Second, by replacing political solutions with medical diagnosis and treatment models, violence becomes disentangled from socio-economic inequalities and explained by reference to individual pathology alone. An implication of this is the separation of socio-economic inequalities from the analysis of violence. For CV, violence leads to economic underdevelopment, but economic inequalities are not considered to be the cause of violence but only modulating factors. Violence can thus no longer be read as a result of, or response to, socio-economic inequalities but rest within the infected individual. This is in line with neoliberal practices that aim to erode the political in favour of the market, because by reducing violence to individual factors, any form of structural critique becomes void and the relationship between austerity and violence can be disguised.

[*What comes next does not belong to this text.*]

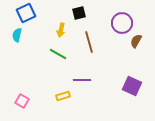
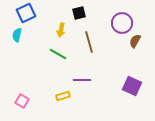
brown semicircle: moved 1 px left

Third, in order to identify at-risk populations, CV’s epidemiological approach is centrally concerned with the articulation of specific categories into which disease and population types could be set. Although the use of statistical analysis to identify at-risk populations is treated by CV as a purely descriptive act, these groups are not ‘naturally’ existing, but created through the very process of their epidemiological identification. Epidemiological research is therefore not merely a neutral and descriptive act, but, as Amand Führer and Friederieke Eichner have shown, a productive process that has the potential to create social identities and realities’. In the case of CV, the two identities produced are grounded in race. This is evidenced by images on its website, which reveal that the color of susceptibility and lack of resistance to the violence virus is the ‘non-white’. In the visual language of CV, no people of color are represented as anything other than victims, potential perpetrators, or high-risk individuals. In contrast, the health professionals ‘in charge’, whether scientist, doctor, or state representative, are only white.

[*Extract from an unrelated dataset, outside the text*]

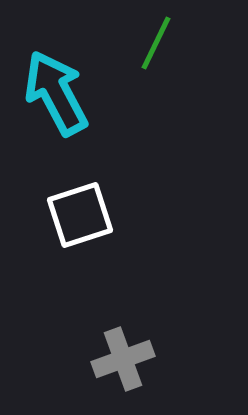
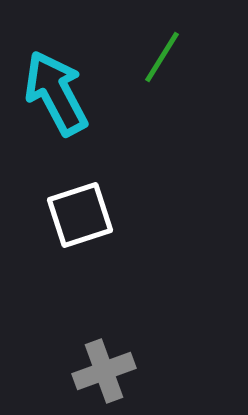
green line: moved 6 px right, 14 px down; rotated 6 degrees clockwise
gray cross: moved 19 px left, 12 px down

CV, therefore, produces two sets of identities in which, on the one hand, white subjects are in charge and able to find a solution to violence, while on the other, people of color are either perpetrators or passive victims of violence. By drawing the line between the ‘normal’ and the ‘pathological’ according to markers of ‘race’, negative stereotypes are reinforced and marginalized individuals living within zones ‘contaminated’ by violence are stigmatized. CV, therefore, hides a racialized discourse behind the supposedly value-free scientific language it deploys. By classifying already marginalized groups as ‘at risk-populations’, and depicting white professionals as the solution, CV produces a narrative of white hegemony as one of its key effects.

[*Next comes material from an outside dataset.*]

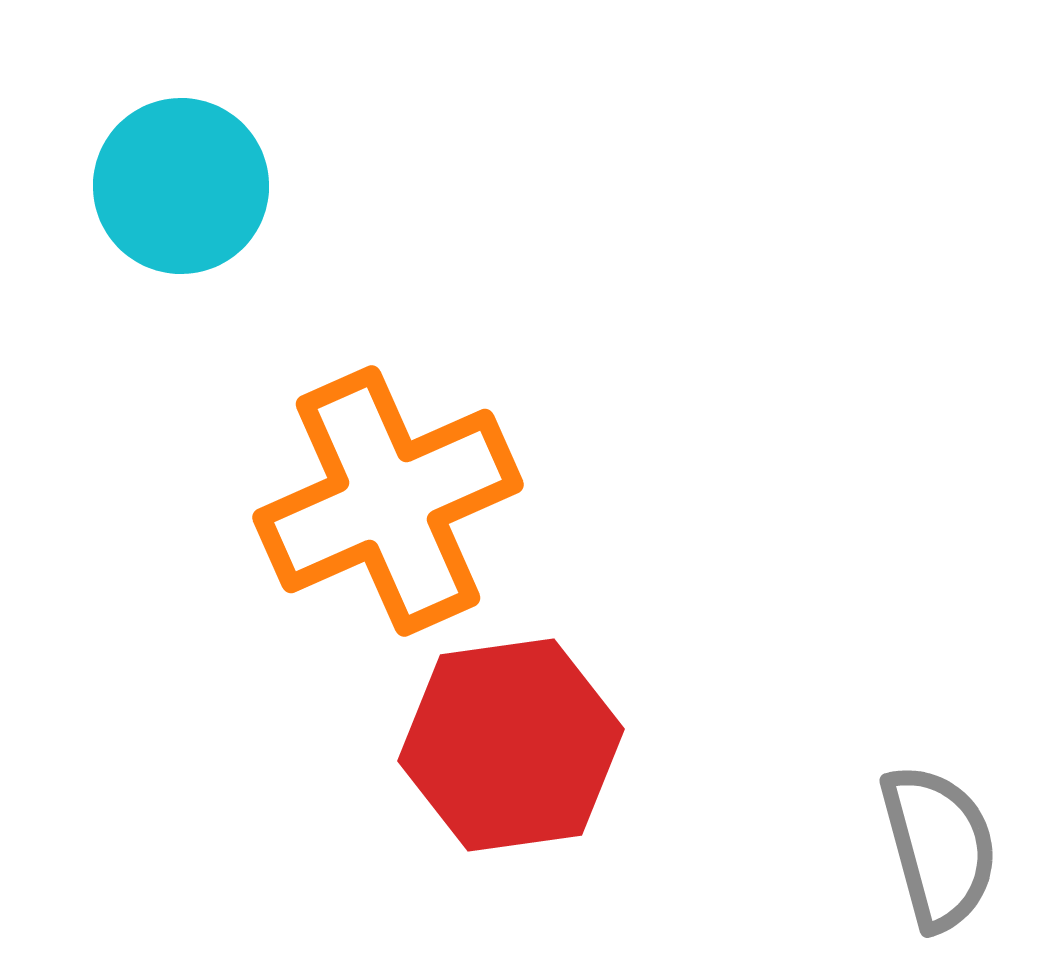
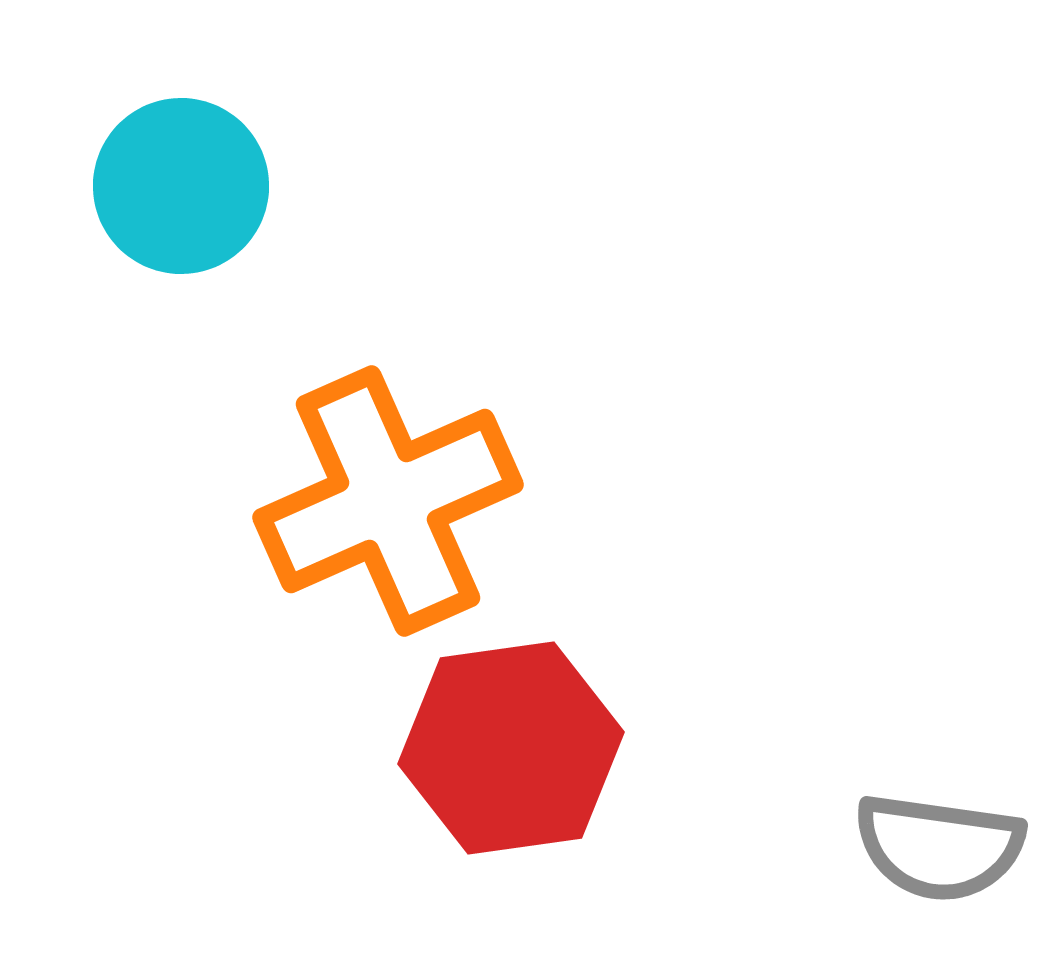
red hexagon: moved 3 px down
gray semicircle: rotated 113 degrees clockwise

CV shows that the medicalization of violence needs to be critically questioned, as it delegitimizes alternative explanation to violence, locates violence biologically within the individual thereby reducing violence to apolitical factors and actions, and draws boundaries between the ‘normal’ and the ‘pathological’ according to markers of race. The CV model therefore brings to our attention some of the costs and trade-offs that need to be considered when thinking about implementing a public-health-based approach to violence prevention.

 

Malte Riemann is a senior lecturer in the Department of Defence and International Affairs at the Royal Military Academy Sandhurst. His fields of interest include the privatisation of war, the medicalization of security, and the historicity of non-state actors.

Disclaimer: The views expressed here are the author’s and do not necessarily reflect the opinions of the Royal Military Academy Sandhurst, the Ministry of Defence, or any other United Kingdom government agency.